For athletes, there are two kinds of muscle soreness. The first is the burning sensation you get during a workout from the buildup of lactic acid in your bloodstream. It usually happens as your muscles begin to weaken and your performance starts to flag. It is a signal that you’re reaching your limit. One of the reasons for training is to build you up enough that you can go further before you get this signal, or that you can push a little more even after it happens. In any case, this kind of soreness dissipates rapidly when you stop exercising.
Recovery Soreness (DOMS)
The second kind of muscle soreness is called delayed onset muscle soreness (DOMS). It occurs 24 to 72 hours after you stop exercising. It is a signal that your muscles are healing from your recent effort. Unlike the first type of soreness, it doesn’t dissipate quickly. In addition, you should not try to push through it. Let me repeat that. Do not try to exercise vigorously when you have DOMS. If you do, you will inhibit the recovery process and you will risk damaging your muscles.
Do not take painkillers, such as NSAIDs (e.g., ibuprofen), to deal with DOMS. A mouse study published in 2017 showed that NSAIDs hinder the healing process and prevent the strength and endurance gains that are supposed to come from your workout.
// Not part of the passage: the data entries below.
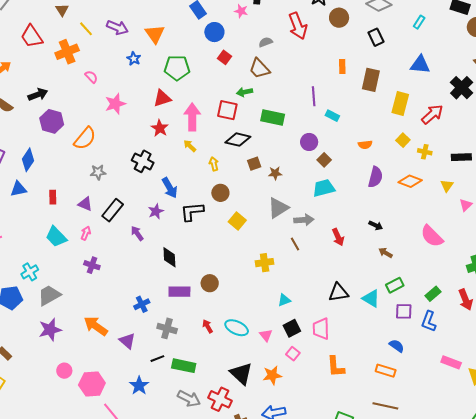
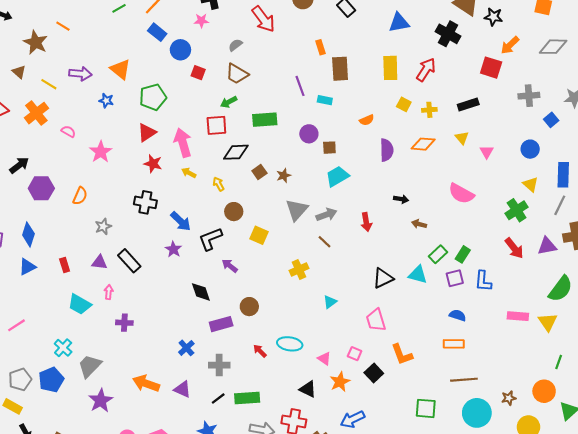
brown rectangle: (371, 80) -> (340, 69), moved
orange semicircle: (85, 138) -> (80, 196), size x0.7
brown square: (324, 160) -> (329, 148), turned -32
black rectangle: (113, 210) -> (129, 261), turned -65
purple arrow: (137, 233) -> (230, 266), moved
red arrow: (338, 237) -> (366, 222), turned 30
green rectangle: (433, 294) -> (463, 254), moved
black square: (292, 328) -> (374, 373), moved
pink triangle: (266, 335) -> (324, 359), moved
black triangle: (241, 374) -> (308, 389), size x0.7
Previous studies of human subjects had already showed that NSAIDs can reduce aerobic benefits by limiting the ratio of blood capillaries to muscle fibers. If you’re going to take NSAIDs after a workout, you might as well not work out to begin with, because you won’t get much benefit from it.
Pain Relief Without Chemicals
If you can’t learn to love your DOMS, there are ways to alleviate it that do not involve painkillers. One way is mild exercise, particularly exercise of the muscle groups that aren’t sore. So if your legs are sore from an intense or extended bike ride, try doing some mild upper body work with a resistance band. Do some muscle stretching or yoga. Go for a walk or a relaxing swim. But to protect yourself from injury or overtraining, don’t do another intense workout until the soreness goes away.
If the soreness isn’t going away fast enough, and it never seems to when you have a schedule of workouts to follow, find other ways to relieve it. Cold is good for this. For centuries, coaches and athletes have found that ice baths can relieve DOMS and let them start to work out again faster. I have a bias against ice baths, however, and you can read about it here. The gist is I consider ice baths to be dangerous.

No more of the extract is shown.